Collected data

★ ★ ★ ★ ★

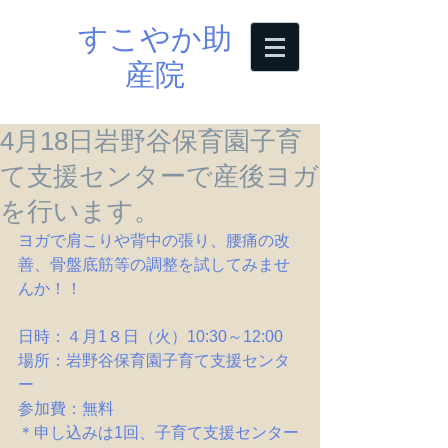
すこやか助
産院
4月18日岩野谷保育園子育
て支援センターで産後ヨガ
を行います。
ヨガで肩こりや背中の張り、腰痛の改
善、骨盤底筋等の調整を試してみませ
んか！！
日時：４月1８日（火）10:30～12:00
場所：岩野谷保育園子育て支援センタ
ー
参加費：無料
＊申し込みは1回、子育て支援センター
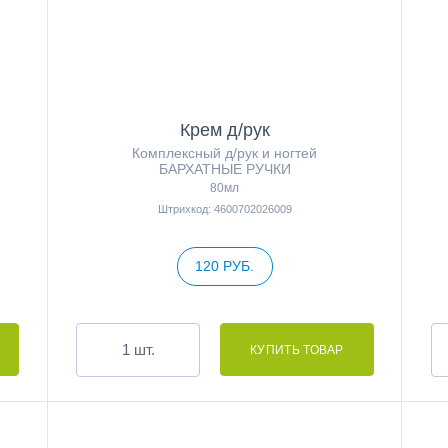
Крем д/рук
Комплексный д/рук и ногтей
БАРХАТНЫЕ РУЧКИ
80мл
Штрихкод: 4600702026009
120 РУБ.
шт.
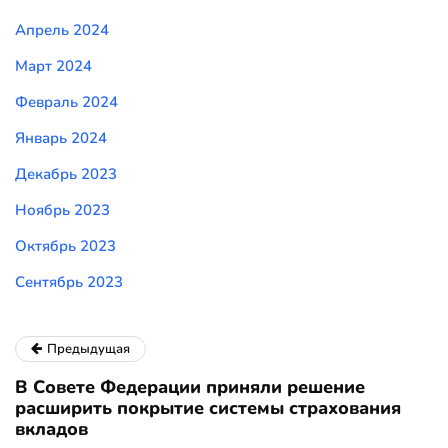
Апрель 2024
Март 2024
Февраль 2024
Январь 2024
Декабрь 2023
Ноябрь 2023
Октябрь 2023
Сентябрь 2023
Предыдущая
В Совете Федерации приняли решение
расширить покрытие системы страхования
вкладов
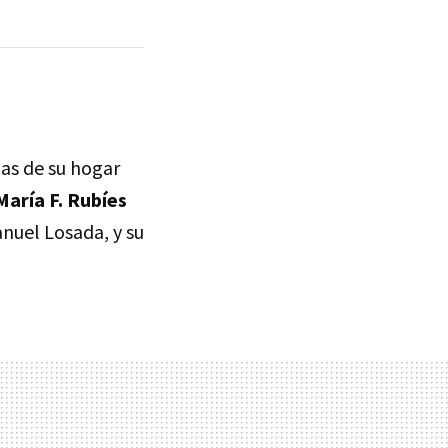
as de su hogar
María F. Rubíes
nuel Losada, y su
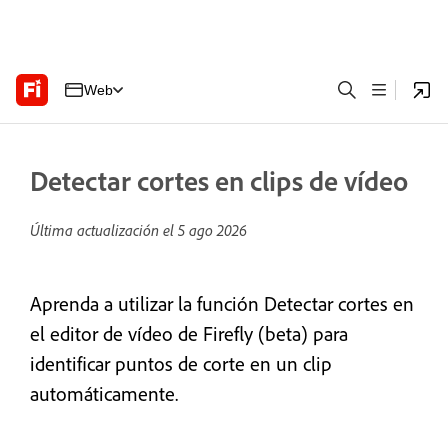
Web
Detectar cortes en clips de vídeo
Última actualización el
5 ago 2026
Aprenda a utilizar la función Detectar cortes en
el editor de vídeo de Firefly (beta) para
identificar puntos de corte en un clip
automáticamente.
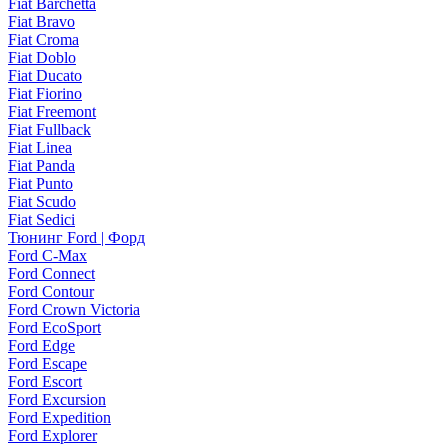
Fiat Barchetta
Fiat Bravo
Fiat Croma
Fiat Doblo
Fiat Ducato
Fiat Fiorino
Fiat Freemont
Fiat Fullback
Fiat Linea
Fiat Panda
Fiat Punto
Fiat Scudo
Fiat Sedici
Тюнинг Ford | Форд
Ford C-Max
Ford Connect
Ford Contour
Ford Crown Victoria
Ford EcoSport
Ford Edge
Ford Escape
Ford Escort
Ford Excursion
Ford Expedition
Ford Explorer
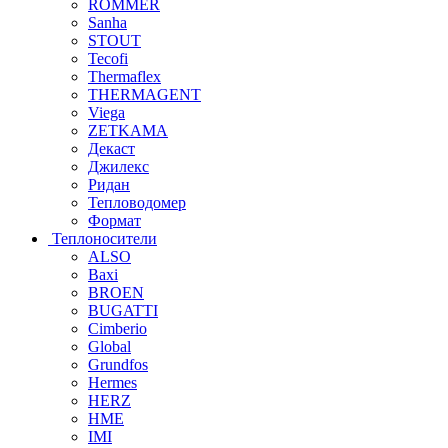
ROMMER
Sanha
STOUT
Tecofi
Thermaflex
THERMAGENT
Viega
ZETKAMA
Декаст
Джилекс
Ридан
Тепловодомер
Формат
Теплоносители
ALSO
Baxi
BROEN
BUGATTI
Cimberio
Global
Grundfos
Hermes
HERZ
HME
IMI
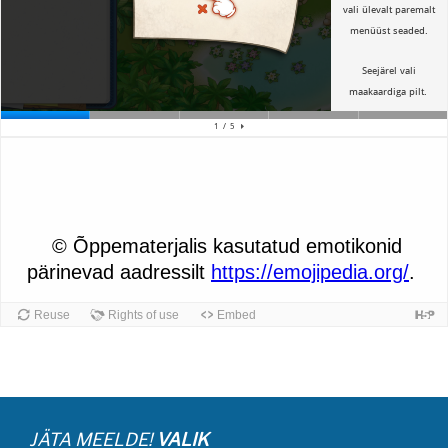
JÄTA MEELDE!
VALIK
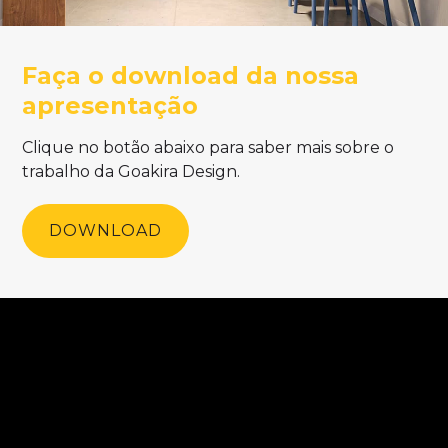
Faça o download
da nossa
apresentação
Clique no botão abaixo para saber mais sobre o
trabalho da Goakira Design.
DOWNLOAD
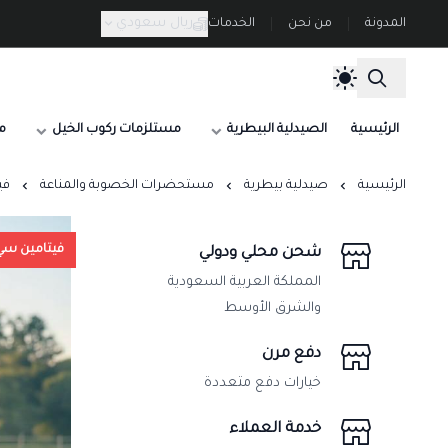
ريال سعودي
المدونة
من نحن
الخدمات
الرئيسية
الصيدلية البيطرية
مستلزمات ركوب الخيل
م
الرئيسية
صيدلية بيطرية
مستحضرات الخصوبة والمناعة
فيتام
فيتامين سي IGINAL C 100
شحن محلي ودولي
المملكة العربية السعودية
والشرق الأوسط
دفع مرن
خيارات دفع متعددة
خدمة العملاء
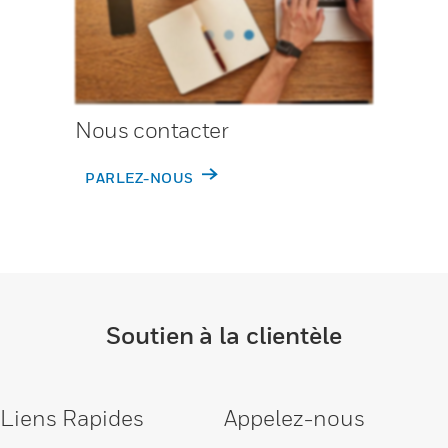
Nous contacter
PARLEZ-NOUS
Soutien à la clientèle
Liens Rapides
Appelez-nous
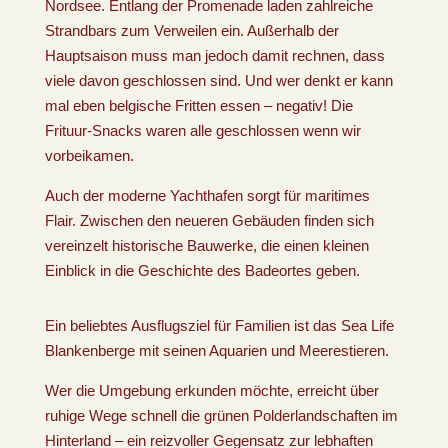
Nordsee. Entlang der Promenade laden zahlreiche
Strandbars zum Verweilen ein. Außerhalb der
Hauptsaison muss man jedoch damit rechnen, dass
viele davon geschlossen sind. Und wer denkt er kann
mal eben belgische Fritten essen – negativ! Die
Frituur-Snacks waren alle geschlossen wenn wir
vorbeikamen.
Auch der moderne Yachthafen sorgt für maritimes
Flair. Zwischen den neueren Gebäuden finden sich
vereinzelt historische Bauwerke, die einen kleinen
Einblick in die Geschichte des Badeortes geben.
Ein beliebtes Ausflugsziel für Familien ist das Sea Life
Blankenberge mit seinen Aquarien und Meerestieren.
Wer die Umgebung erkunden möchte, erreicht über
ruhige Wege schnell die grünen Polderlandschaften im
Hinterland – ein reizvoller Gegensatz zur lebhaften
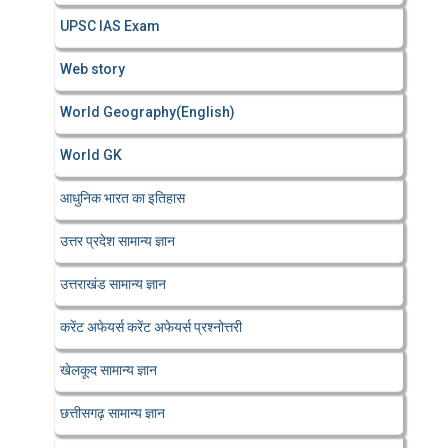
UPSC IAS Exam
Web story
World Geography(English)
World GK
आधुनिक भारत का इतिहास
उत्तर प्रदेश सामान्य ज्ञान
उत्तराखंड सामान्य ज्ञान
करेंट अफेयर्स करेंट अफेयर्स प्रश्नोत्तरी
खेलकूद सामान्य ज्ञान
छत्तीसगढ़ सामान्य ज्ञान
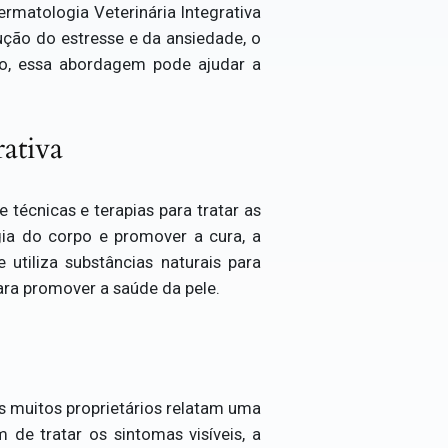
rmatologia Veterinária Integrativa
dução do estresse e da ansiedade, o
o, essa abordagem pode ajudar a
rativa
 técnicas e terapias para tratar as
rgia do corpo e promover a cura, a
 utiliza substâncias naturais para
para promover a saúde da pele.
s muitos proprietários relatam uma
de tratar os sintomas visíveis, a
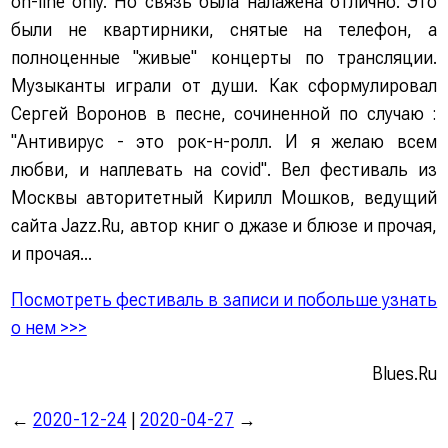
on-line only. Но связь была налажена отлично. Это
были не квартирники, снятые на телефон, а
полноценные "живые" концерты по трансляции.
Музыканты играли от души. Как сформулировал
Сергей Воронов в песне, сочиненной по случаю :
"Антивирус - это рок-н-ролл. И я желаю всем
любви, и наплевать на covid". Вел фестиваль из
Москвы авторитетный Кирилл Мошков, ведущий
сайта Jazz.Ru, автор книг о джазе и блюзе и прочая,
и прочая...
Посмотреть фестиваль в записи и побольше узнать
о нем >>>
Blues.Ru
←
2020-12-24
|
2020-04-27
→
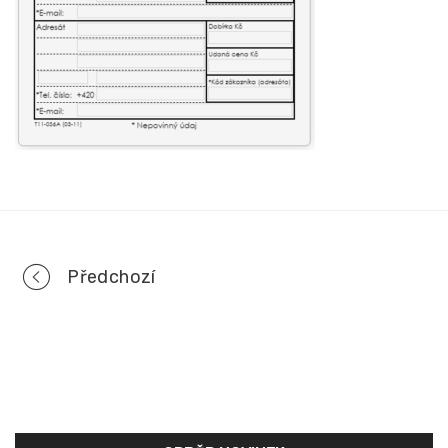
Portfolio
Předchozí
navigation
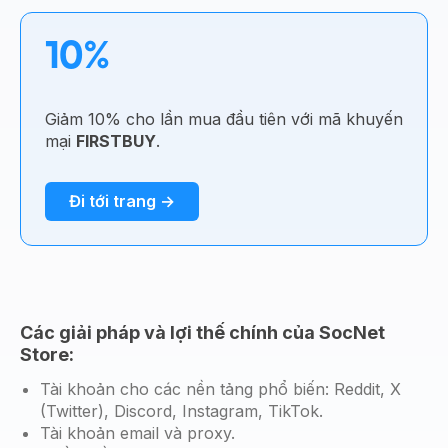
10%
Giảm 10% cho lần mua đầu tiên với mã khuyến
mại
FIRSTBUY
.
Đi tới trang →
Các giải pháp và lợi thế chính của SocNet
Store:
Tài khoản cho các nền tảng phổ biến: Reddit, X
(Twitter), Discord, Instagram, TikTok.
Tài khoản email và proxy.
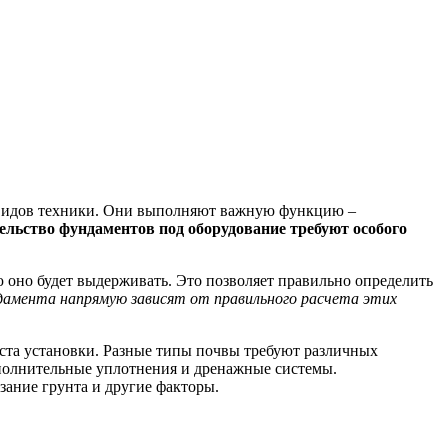
 видов техники. Они выполняют важную функцию –
ельство фундаментов под оборудование требуют особого
ю оно будет выдерживать. Это позволяет правильно определить
амента напрямую зависят от правильного расчета этих
еста установки. Разные типы почвы требуют различных
ополнительные уплотнения и дренажные системы.
зание грунта и другие факторы.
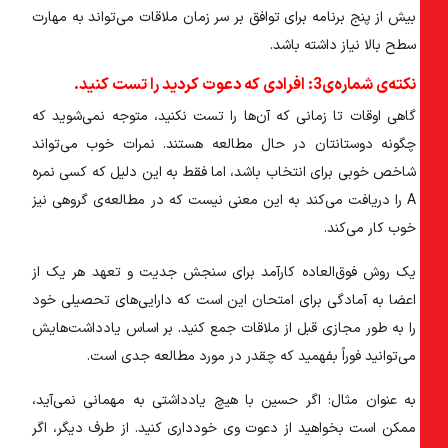
بیش از پنج برنامه برای توافق بر سر زمان ملاقات می‌تواند به مهارت
سطح بالا نیاز داشته باشد.
نکته‌ی شماره‌ی3: افرادی که دعوت کردید را تست کنید.
گاهی اوقات تا زمانی که آن‌ها را تست نکنید، متوجه نمی‌شوید که
چگونه دوستانتان در حال مطالعه هستند. نمرات خوب می‌تواند
شاخص خوبی برای انتخاب باشد، اما فقط به این دلیل که کسی نمره
A را دریافت می‌کند به این معنی نیست که در مطالعه‌ی گروهی نیز
خوب کار می‌کند.
یک روش فوق‌العاده کارآمد برای سنجش جدیت و تعهد هر یک از
اعضا به آمادگی برای امتحان این است که دارایی‌های تحصیلی خود
را به طور مجازی قبل از ملاقات جمع کنید. بر اساس یادداشت‌هایش
می‌توانید فوراً بفهمید که چقدر در مورد مطالعه جدی است.
به عنوان مثال: اگر حسین با هیچ یادداشتی به مهمانی نمی‌آید،
ممکن است بخواهید از دعوت وی خودداری کنید. از طرف دیگر، اگر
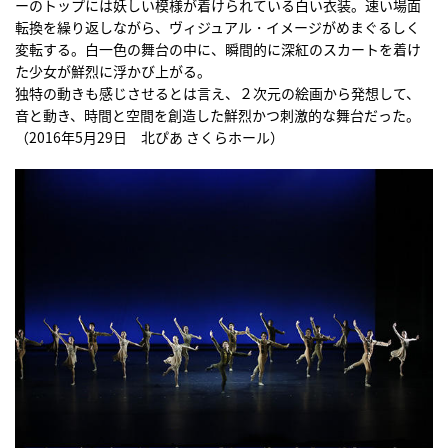
ーのトップには妖しい模様が着けられている白い衣装。速い場面
転換を繰り返しながら、ヴィジュアル・イメージがめまぐるしく
変転する。白一色の舞台の中に、瞬間的に深紅のスカートを着け
た少女が鮮烈に浮かび上がる。
独特の動きも感じさせるとは言え、２次元の絵画から発想して、
音と動き、時間と空間を創造した鮮烈かつ刺激的な舞台だった。
（2016年5月29日 北ぴあ さくらホール）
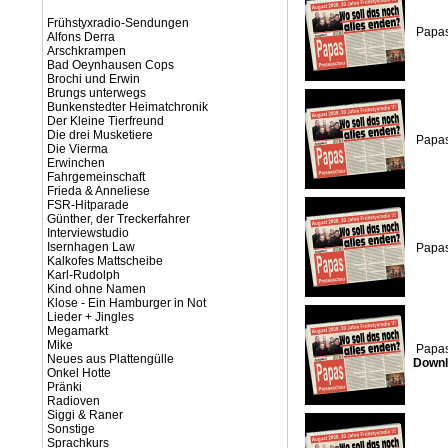
Frühstyxradio-Sendungen
Papas
Alfons Derra
Arschkrampen
Bad Oeynhausen Cops
Brochi und Erwin
Brungs unterwegs
Bunkenstedter Heimatchronik
Der Kleine Tierfreund
Die drei Musketiere
Papas
Die Vierma
Erwinchen
Fahrgemeinschaft
Frieda & Anneliese
FSR-Hitparade
Günther, der Treckerfahrer
Interviewstudio
Isernhagen Law
Papas
Kalkofes Mattscheibe
Karl-Rudolph
Kind ohne Namen
Klose - Ein Hamburger in Not
Lieder + Jingles
Megamarkt
Mike
Papas
Neues aus Plattengülle
Downl
Onkel Hotte
Pränki
Radioven
Siggi & Raner
Sonstige
Sprachkurs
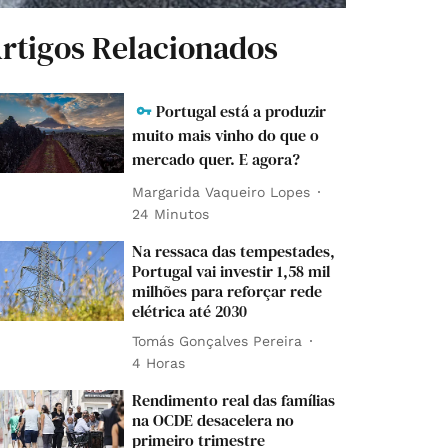
rtigos Relacionados
Portugal está a produzir
muito mais vinho do que o
mercado quer. E agora?
Margarida Vaqueiro Lopes
24 Minutos
Na ressaca das tempestades,
Portugal vai investir 1,58 mil
milhões para reforçar rede
elétrica até 2030
Tomás Gonçalves Pereira
4 Horas
Rendimento real das famílias
na OCDE desacelera no
primeiro trimestre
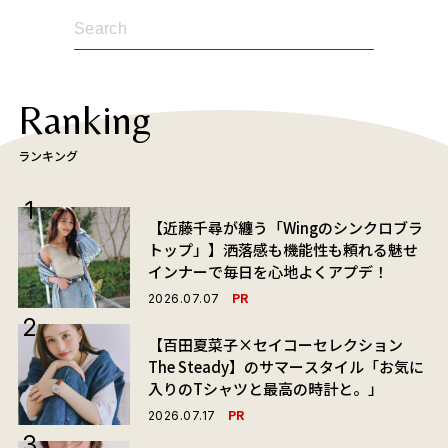
Ranking
ランキング
【近藤千尋が纏う「Wingのシンクロブラ
トップ」】洒落感も機能性も頼れる魅せ
インナーで毎日を心地よくアプデ！
PR
2026.07.07
【百田夏菜子×セイコーセレクション
The Steady】のサマースタイル「お気に
入りのTシャツと最高の時計と。」
PR
2026.07.17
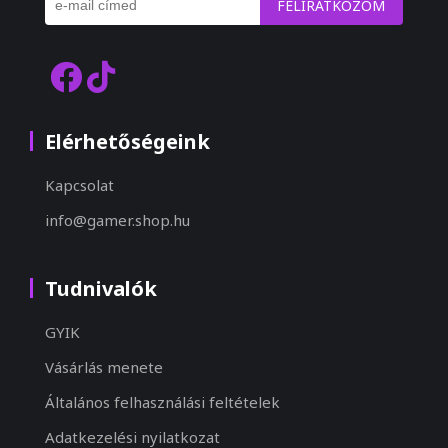
FELIRATKOZOM
Elérhetőségeink
Kapcsolat
info@gamer.shop.hu
Tudnivalók
GYIK
Vásárlás menete
Általános felhasználási feltételek
Adatkezelési nyilatkozat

★ ★ ★ ★ ★

If a line in the records contains the word "تواند", copy it out.

# [Response to this exercise]
بیش از پنج برنامه برای توافق بر سر زمان ملاقات می‌تواند به مهارت
چگونه دوستانتان در حال مطالعه هستند. نمرات خوب می‌تواند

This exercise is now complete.